Beppe Grillo

Les italiens ont donc voté, et le résultat n’est pas très probant. D’une part, cela a permis à Berlusconi de revenir sur le devant de la scène: on croyait en avoir fini avec lui, mais il vient de démontrer qu’en politique, il est toujours possible de faire un come-back, même si on traîne les casseroles les plus sordides. Mais pire, ils ont accordé leur confiance à un type qui fait encore plus peur, quand on lit les textes qu’il publie.

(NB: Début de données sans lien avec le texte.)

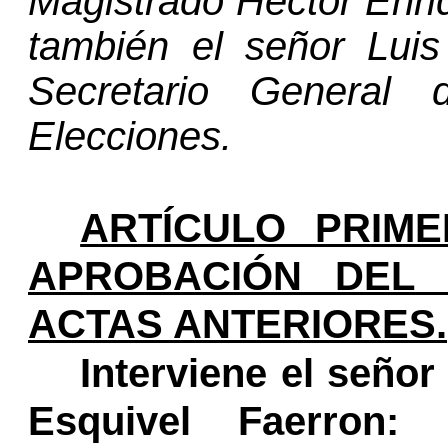
Magistrado Héctor Enri
también el señor Luis
Secretario General
de
Elecciones.
ARTÍCULO PRIME
APROBACIÓN DEL
ACTAS ANTERIORES.
Interviene el seño
Esquivel Faerron:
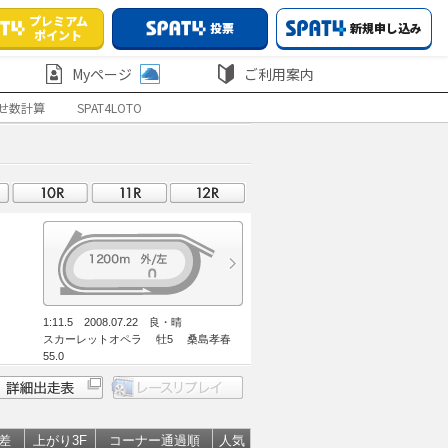
プレミアム
投票
新規申し込み
ポイント
Myページ
ご利用案内
せ数計算
SPAT4LOTO
1:11.5 2008.07.22 良・晴
スカーレットオペラ 牡5 桑島孝春
55.0
差
上がり3F
コーナー通過順
人気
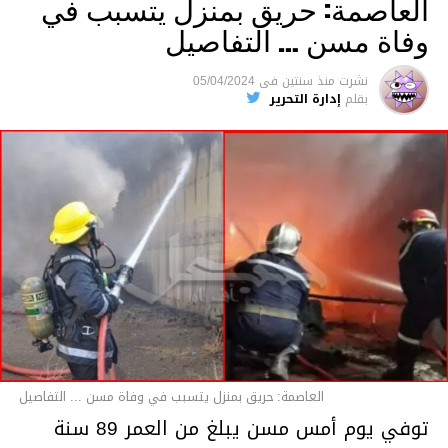
العاصمة: حريق بمنزل يتسبب في
وفاة مسن … التفاصيل
متابعة
نشرت
منذ سنتين
فى
05/04/2024
بقلم
إدارة التحرير
قسم الاخبار
العاصمة: حريق بمنزل يتسبب في وفاة مسن ... التفاصيل
توفي يوم أمس مسن يبلغ من العمر 89 سنة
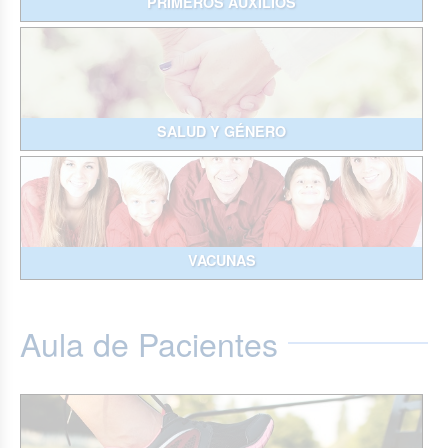
PRIMEROS AUXILIOS
SALUD Y GÉNERO
VACUNAS
Aula de Pacientes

Défini comme un humoriste, Beppe Grillo n’est pas Coluche, qui avait posé sa candidature en guise de canular en 1981. Ses propose sont bien plus politiques que ne l’ont jamais été ceux de Coluche par le passé. Beppe Grillo n’est pas non plus, quoiqu’on en dise, Dieudonné. Il y a des choses nauséabondes dans les propos de Dieudonné sur les juifs et Israel en général, que je n’ai pas retrouvé en lisant la traduction en anglais des textes publiés sur le blog de Beppe Grillo.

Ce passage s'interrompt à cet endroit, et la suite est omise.